Waitlist management
When a paid event occurrence sells out, customers can join a waitlist instead of walking away. When capacity is released – through cancellation, refund, or manual adjustment – Pro automatically promotes the next person in line and emails them a purchase link.
The free plugin includes basic RSVP waitlist functionality for free events. Pro adds the full WooCommerce-integrated flow for paid tickets, including the auto-promotion cron, notification TTL, and cascade-on-expiry handling.
The waitlist flow
- Event sells out. The ticket form on the frontend switches to a waitlist join form.
- Customer joins. They enter their name and email, and are added to the waitlist in FIFO order.
- Capacity is released. A cancellation, refund, or admin adjustment frees up a ticket slot.
- Auto-promote. Pro promotes the oldest waiting entry and marks it Notified.
- Email notification. The promoted customer receives an email with a time-limited link to complete their purchase.
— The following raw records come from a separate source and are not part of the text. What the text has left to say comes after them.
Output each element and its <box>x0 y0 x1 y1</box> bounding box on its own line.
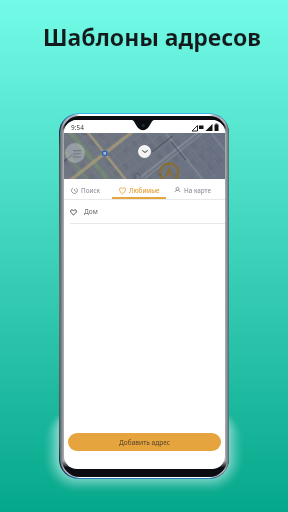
button[interactable]: Добавить адрес <box>68 433 221 451</box>
staticText: Добавить адрес <box>119 438 171 447</box>
staticText: 9:54 <box>71 123 84 132</box>
button[interactable]: Collapse map <box>138 145 151 158</box>
staticText: Любимые <box>129 186 160 195</box>
button[interactable]: Поиск <box>64 179 112 200</box>
staticText: Поиск <box>81 186 100 195</box>
button[interactable]: На карте <box>166 179 220 200</box>
button[interactable]: Любимые <box>112 179 166 200</box>
staticText: Дом <box>84 207 98 216</box>
staticText: На карте <box>184 186 212 195</box>
button[interactable]: Дом <box>64 200 225 223</box>
staticText: Шаблоны адресов <box>8 21 288 52</box>
button[interactable]: Menu <box>65 143 85 163</box>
- 48-hour window (default). If they complete the purchase, the entry is marked Converted. If the window expires, the entry is marked Expired and the system promotes the next person (cascade).
Managing the waitlist
Navigate to Events → Waitlist in your WordPress admin.
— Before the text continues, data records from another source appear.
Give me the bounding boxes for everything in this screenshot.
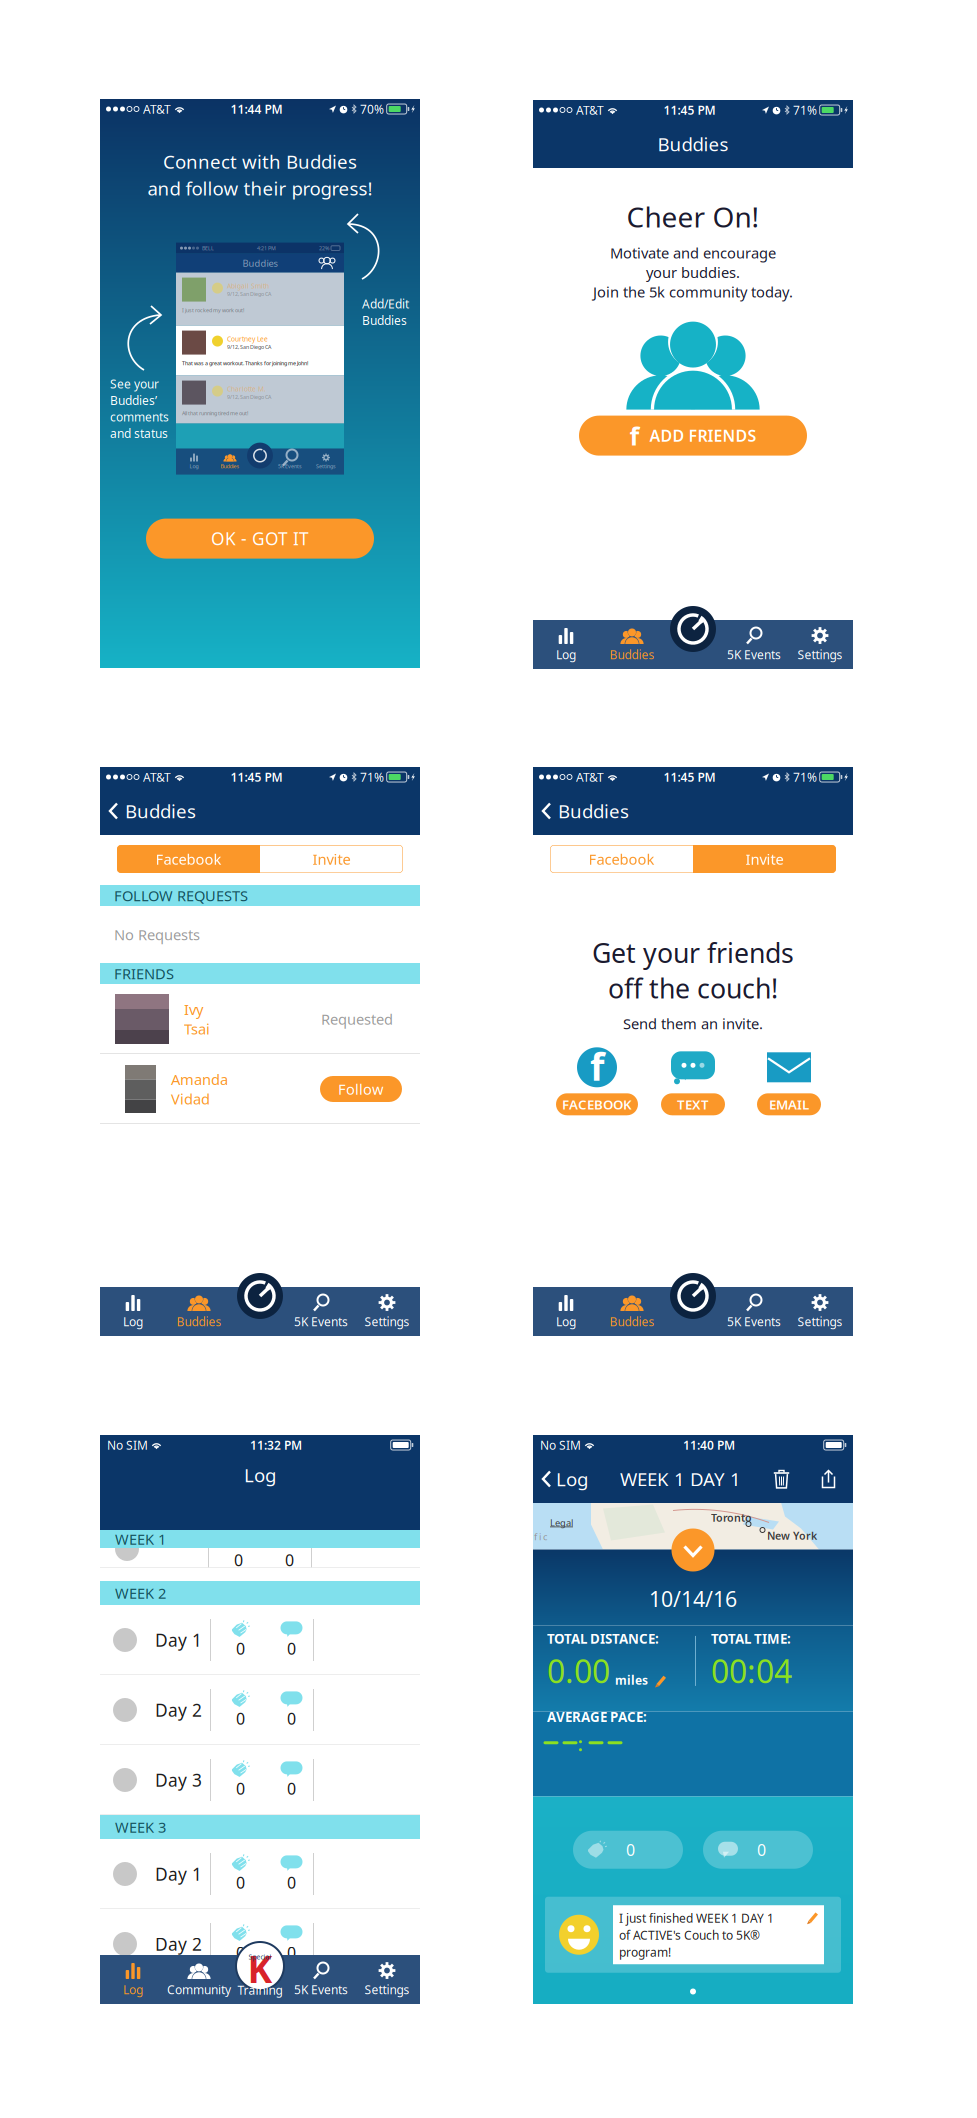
- staticText: Courtney Lee: [227, 335, 268, 344]
- button[interactable]: TEXT: [645, 1047, 741, 1115]
- button[interactable]: f: [579, 416, 807, 456]
- staticText: Log: [556, 1467, 588, 1491]
- staticText: Day 1: [155, 1628, 202, 1652]
- button[interactable]: OK - GOT IT: [146, 519, 374, 559]
- button[interactable]: Timer: [670, 606, 716, 652]
- staticText: 5K Events: [278, 462, 302, 470]
- button[interactable]: 5K Events: [721, 620, 787, 669]
- button[interactable]: Facebook: [117, 845, 260, 873]
- button[interactable]: Amanda: [100, 1054, 420, 1124]
- button[interactable]: Buddies: [100, 799, 196, 823]
- button[interactable]: Facebook: [550, 845, 693, 873]
- button[interactable]: Log: [533, 1287, 599, 1336]
- staticText: FACEBOOK: [562, 1096, 632, 1113]
- staticText: Send them an invite.: [623, 1014, 763, 1033]
- staticText: K: [248, 1944, 272, 1993]
- staticText: 11:45 PM: [664, 769, 716, 785]
- button[interactable]: 0: [573, 1831, 683, 1869]
- button[interactable]: Buddies: [599, 1287, 665, 1336]
- staticText: 0: [236, 1778, 245, 1799]
- button[interactable]: Buddies: [599, 620, 665, 669]
- button[interactable]: Settings: [787, 620, 853, 669]
- staticText: Settings: [364, 1982, 410, 1997]
- staticText: 9/12, San Diego CA: [227, 343, 271, 350]
- staticText: Buddies: [176, 1314, 222, 1329]
- staticText: Log: [190, 462, 198, 470]
- button[interactable]: Day 1: [100, 1605, 420, 1675]
- button[interactable]: Community: [166, 1955, 232, 2004]
- staticText: BELL: [202, 244, 214, 252]
- staticText: Amanda: [171, 1070, 228, 1089]
- button[interactable]: Invite: [260, 845, 403, 873]
- button[interactable]: Day 2: [100, 1675, 420, 1745]
- button[interactable]: Buddies: [533, 799, 629, 823]
- button[interactable]: Timer: [237, 1273, 283, 1319]
- staticText: and status: [110, 425, 168, 441]
- button[interactable]: 5K Events: [721, 1287, 787, 1336]
- staticText: f i c: [534, 1530, 547, 1543]
- staticText: 70%: [360, 101, 384, 117]
- staticText: 00:04: [711, 1650, 792, 1692]
- staticText: Buddies: [610, 646, 654, 662]
- button[interactable]: Settings: [354, 1287, 420, 1336]
- button[interactable]: Training: [235, 1941, 285, 1991]
- button[interactable]: f: [549, 1047, 645, 1115]
- staticText: Day 3: [155, 1768, 202, 1792]
- staticText: AVERAGE PACE:: [547, 1708, 647, 1726]
- staticText: TOTAL TIME:: [711, 1630, 791, 1648]
- staticText: Charlotte M.: [227, 385, 266, 394]
- staticText: Log: [123, 1982, 143, 1997]
- staticText: 0: [236, 1942, 245, 1963]
- staticText: Abigail Smith: [227, 282, 269, 290]
- staticText: Invite: [312, 849, 350, 869]
- button[interactable]: Settings: [354, 1955, 420, 2004]
- staticText: AT&T: [143, 769, 171, 785]
- button[interactable]: Log: [533, 1467, 588, 1491]
- button[interactable]: Timer: [670, 1273, 716, 1319]
- staticText: Add/Edit: [362, 296, 409, 312]
- staticText: WEEK 3: [115, 1817, 166, 1837]
- staticText: 11:32 PM: [250, 1437, 302, 1453]
- button[interactable]: Delete: [773, 1468, 790, 1490]
- staticText: Legal: [550, 1516, 573, 1529]
- staticText: TEXT: [677, 1096, 709, 1113]
- button[interactable]: Ivy: [100, 984, 420, 1054]
- staticText: 5K Events: [294, 1314, 348, 1329]
- staticText: 0: [287, 1638, 296, 1659]
- button[interactable]: Day 1: [100, 1839, 420, 1909]
- staticText: Requested: [321, 1009, 393, 1029]
- button[interactable]: 0: [703, 1831, 813, 1869]
- button[interactable]: EMAIL: [741, 1047, 837, 1115]
- button[interactable]: 5K Events: [288, 1287, 354, 1336]
- button[interactable]: Log: [533, 620, 599, 669]
- staticText: No SIM: [540, 1437, 581, 1453]
- staticText: off the couch!: [608, 970, 778, 1006]
- staticText: Vidad: [171, 1089, 210, 1108]
- staticText: Log: [556, 646, 576, 662]
- staticText: Follow: [338, 1079, 384, 1099]
- button[interactable]: Day 2: [100, 1909, 420, 1979]
- staticText: 71%: [793, 769, 817, 785]
- staticText: Special: [248, 1953, 272, 1962]
- button[interactable]: Day 3: [100, 1745, 420, 1815]
- button[interactable]: Log: [100, 1287, 166, 1336]
- button[interactable]: 5K Events: [288, 1955, 354, 2004]
- staticText: No Requests: [114, 925, 200, 944]
- staticText: Buddies: [242, 257, 278, 269]
- staticText: your buddies.: [646, 263, 740, 282]
- button[interactable]: Buddies: [166, 1287, 232, 1336]
- staticText: 0: [287, 1872, 296, 1893]
- button[interactable]: Invite: [693, 845, 836, 873]
- staticText: Log: [123, 1314, 143, 1329]
- button[interactable]: Share: [820, 1468, 837, 1490]
- staticText: 0: [626, 1839, 635, 1860]
- staticText: EMAIL: [769, 1096, 809, 1113]
- staticText: Day 2: [155, 1698, 202, 1722]
- button[interactable]: Log: [100, 1955, 166, 2004]
- staticText: Settings: [798, 646, 842, 662]
- button[interactable]: Settings: [787, 1287, 853, 1336]
- button[interactable]: Expand map: [672, 1528, 714, 1572]
- staticText: 5K Events: [294, 1982, 348, 1997]
- staticText: 11:45 PM: [230, 769, 282, 785]
- staticText: Log: [244, 1463, 276, 1487]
- Filter by occurrence: pick an event and occurrence to view its waitlist.
- Status indicators: Waiting (still in line), Notified (currently holding a slot), Converted (purchased), Expired (notification timed out).
- Manual actions: promote a specific entry out of order, or remove an entry entirely.
- Conversion tracking: see which notified customers completed their purchase vs. expired.
Settings
| Setting | Default | Description |
|---|---|---|
| Auto-promote | Enabled | Automatically promote the next entry when capacity is released. |
| Notification TTL | 48 hours | How long a notified entry has to purchase before it expires. |
| Email subject | “You’re off the waitlist for [Event Name]” | Customizable via the nte_pro_waitlist_email_subject filter. |
| Email body | Default template | Customizable via the nte_pro_waitlist_email_body filter. |
Cron processing
A WordPress cron job runs hourly to expire stale notifications. When a notification expires:
- The entry status changes from Notified to Expired.
- The system looks for the next waiting entry in the same occurrence.
- If one exists, Pro promotes it and sends a fresh notification – the cascade continues until either someone purchases or the waitlist empties.
If the site has no real WordPress cron (it’s disabled or broken), the cron job won’t run on schedule. Either enable WP-Cron, configure a real system cron for wp-cron.php, or process the waitlist manually from the admin page.
Tips
- Encourage customers to join the waitlist even for events that look close to selling out – FIFO is kinder than “first to refresh wins.”
- If you use the 48-hour default TTL and your event sells out the day before showtime, consider shortening the TTL so cascades reach real buyers in time.